The Victorian era (the latter part of the 1800s) was an extremely conservative time, and anything hinting at sexuality was basically forbidden. People still went to the beach, though, but they couldn’t wear more-revealing clothes just because it was hot, or they were going to swim. Women wore bathing gowns, a dress not too different from their regular, body-concealing clothes they wore the rest of the time.
In the 1900s, bathing suits got a bit more reasonable. They were a bit more loose-fitting and breathable, but still made from multiple layers of billowy fabrics. Any exposed leg was covered, Well, all skin except for the forearms and face stayed covered.
In the 1910s, the waists got cinched and the silhouette of the garment started to suggest the presence of a human body underneath.
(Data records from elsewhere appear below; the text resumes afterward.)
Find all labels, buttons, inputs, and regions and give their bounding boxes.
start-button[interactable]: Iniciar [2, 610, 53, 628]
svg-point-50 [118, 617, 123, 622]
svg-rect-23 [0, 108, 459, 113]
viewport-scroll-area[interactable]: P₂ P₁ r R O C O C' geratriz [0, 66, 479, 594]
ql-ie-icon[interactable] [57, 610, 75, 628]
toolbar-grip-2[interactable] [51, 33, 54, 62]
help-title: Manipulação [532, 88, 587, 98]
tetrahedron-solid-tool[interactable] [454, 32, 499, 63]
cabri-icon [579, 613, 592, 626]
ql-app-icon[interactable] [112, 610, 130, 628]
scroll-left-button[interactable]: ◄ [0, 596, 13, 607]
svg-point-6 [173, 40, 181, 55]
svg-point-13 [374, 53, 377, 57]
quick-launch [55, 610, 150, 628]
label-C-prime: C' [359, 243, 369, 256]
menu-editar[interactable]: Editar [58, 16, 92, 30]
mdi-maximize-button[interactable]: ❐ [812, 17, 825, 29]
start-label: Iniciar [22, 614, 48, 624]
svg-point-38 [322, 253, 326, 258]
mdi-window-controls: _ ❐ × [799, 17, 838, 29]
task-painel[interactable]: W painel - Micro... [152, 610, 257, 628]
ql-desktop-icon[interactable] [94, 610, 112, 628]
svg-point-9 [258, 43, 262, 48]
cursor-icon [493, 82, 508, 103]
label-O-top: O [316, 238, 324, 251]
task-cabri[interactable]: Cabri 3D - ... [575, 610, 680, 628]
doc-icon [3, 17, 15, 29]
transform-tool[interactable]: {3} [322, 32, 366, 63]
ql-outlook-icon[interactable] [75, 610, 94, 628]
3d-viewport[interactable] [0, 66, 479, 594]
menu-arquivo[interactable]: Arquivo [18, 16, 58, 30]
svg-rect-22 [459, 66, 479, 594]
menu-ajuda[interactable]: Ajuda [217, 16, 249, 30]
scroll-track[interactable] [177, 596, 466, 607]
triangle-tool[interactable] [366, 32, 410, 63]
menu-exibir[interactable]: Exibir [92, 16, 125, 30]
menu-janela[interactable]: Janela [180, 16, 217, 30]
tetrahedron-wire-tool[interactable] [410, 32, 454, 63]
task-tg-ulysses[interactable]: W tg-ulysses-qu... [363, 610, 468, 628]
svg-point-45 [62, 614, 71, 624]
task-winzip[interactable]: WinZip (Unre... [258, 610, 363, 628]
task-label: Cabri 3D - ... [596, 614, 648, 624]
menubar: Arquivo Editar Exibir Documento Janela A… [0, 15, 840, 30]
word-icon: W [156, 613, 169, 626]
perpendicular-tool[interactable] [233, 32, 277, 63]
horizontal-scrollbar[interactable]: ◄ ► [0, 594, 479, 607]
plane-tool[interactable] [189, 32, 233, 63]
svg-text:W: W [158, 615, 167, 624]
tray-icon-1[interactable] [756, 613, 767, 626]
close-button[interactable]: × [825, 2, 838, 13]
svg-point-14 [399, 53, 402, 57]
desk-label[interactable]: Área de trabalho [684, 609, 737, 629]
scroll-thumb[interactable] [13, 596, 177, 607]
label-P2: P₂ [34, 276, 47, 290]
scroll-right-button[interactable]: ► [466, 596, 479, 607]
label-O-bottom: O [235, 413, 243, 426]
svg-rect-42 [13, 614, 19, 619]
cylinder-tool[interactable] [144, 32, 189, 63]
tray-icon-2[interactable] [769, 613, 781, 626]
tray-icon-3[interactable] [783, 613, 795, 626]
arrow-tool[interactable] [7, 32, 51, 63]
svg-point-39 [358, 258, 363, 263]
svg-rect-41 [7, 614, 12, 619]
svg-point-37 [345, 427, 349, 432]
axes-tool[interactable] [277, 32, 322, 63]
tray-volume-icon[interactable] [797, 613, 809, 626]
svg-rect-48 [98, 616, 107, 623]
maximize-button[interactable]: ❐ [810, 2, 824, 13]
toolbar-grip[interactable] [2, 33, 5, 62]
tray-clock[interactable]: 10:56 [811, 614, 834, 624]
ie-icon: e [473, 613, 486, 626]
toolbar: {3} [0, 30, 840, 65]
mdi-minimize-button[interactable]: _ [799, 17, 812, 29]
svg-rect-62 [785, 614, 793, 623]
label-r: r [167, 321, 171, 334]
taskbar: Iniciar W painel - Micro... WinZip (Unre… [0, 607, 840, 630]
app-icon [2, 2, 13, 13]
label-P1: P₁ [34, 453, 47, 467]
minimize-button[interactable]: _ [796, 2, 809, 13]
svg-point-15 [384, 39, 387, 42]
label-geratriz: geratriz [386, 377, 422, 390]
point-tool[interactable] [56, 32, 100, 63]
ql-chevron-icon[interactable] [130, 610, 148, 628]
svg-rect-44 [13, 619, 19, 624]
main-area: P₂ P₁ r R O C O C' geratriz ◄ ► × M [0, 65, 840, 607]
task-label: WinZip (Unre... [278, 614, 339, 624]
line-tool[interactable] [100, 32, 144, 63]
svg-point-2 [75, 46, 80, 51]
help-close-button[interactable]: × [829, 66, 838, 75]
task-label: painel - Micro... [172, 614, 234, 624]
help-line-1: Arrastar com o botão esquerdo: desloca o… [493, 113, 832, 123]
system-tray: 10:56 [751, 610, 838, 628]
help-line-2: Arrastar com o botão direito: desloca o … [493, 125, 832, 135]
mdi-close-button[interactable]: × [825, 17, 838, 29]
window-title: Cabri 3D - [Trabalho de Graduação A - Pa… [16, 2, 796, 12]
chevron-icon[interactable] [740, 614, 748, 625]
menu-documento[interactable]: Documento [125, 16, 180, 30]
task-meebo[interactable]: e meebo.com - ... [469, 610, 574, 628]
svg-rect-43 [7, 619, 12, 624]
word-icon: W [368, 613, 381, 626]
Shoulders and the neck were fine to show off, but women still had to wear pants under those swimsuits.
As hemlines continued to rise and ladies dared to bear their legs above the knee, many beaches in the 1920s tasked police with ensuring that swimsuits didn’t violate decency laws.
Annette Kellerman was the first woman to swim across the English Channel…but we was arrested in Boston for daring to wear a functional one-piece bathing suit that contoured to the shape of her body. No collars or billowing sleeves or anything, imagine!
Swimsuits start to actually look like a modern-day swimsuit. Frankly, they’re more like what today would be a called a minidress, what with the little skirt or dress-like thing covering the crotch.
It was still far too scandalous for just anyone to wear, but the bikini was first created in 1946 by designer Louis Reard. He named it after Bikini Atoll, the South Pacific island paradise where atomic bomb tests took place.
In the 1960s, the “Sexual Revolution” came and swimsuits started to rapidly shrink. Two piece, belly-button-revealing became the norm—as the bikini catches on with the changing social mores.
Two ’70s trends converge into one bizarre swimsuit: a not-that-water-resistant crochet bikini, and strait-across “hip hugger” bottoms.
Evoking the tight-fitting, high-waisted aerobics gear of the 1980s, swimsuits of the time fit way high up on the hips and accentuated the chest.
In the ’90s, Baywatch was a cultural phenomenon. Everyone wanted to look like this at the beach.
In the ’90s and beyond, those blessed with junk in the trunk and thighs like what were not afraid to show it all off with a thong-style bikini.
In the late ’90s, the tankini came about. An option somewhere between a one-piece swimsuit and a bikini, it consisted of a form-fitting shirt or tank top paired with bikini bottoms. So it was more modest than a bikini…but not really.
From the turn of the 21st century to today: anything goes.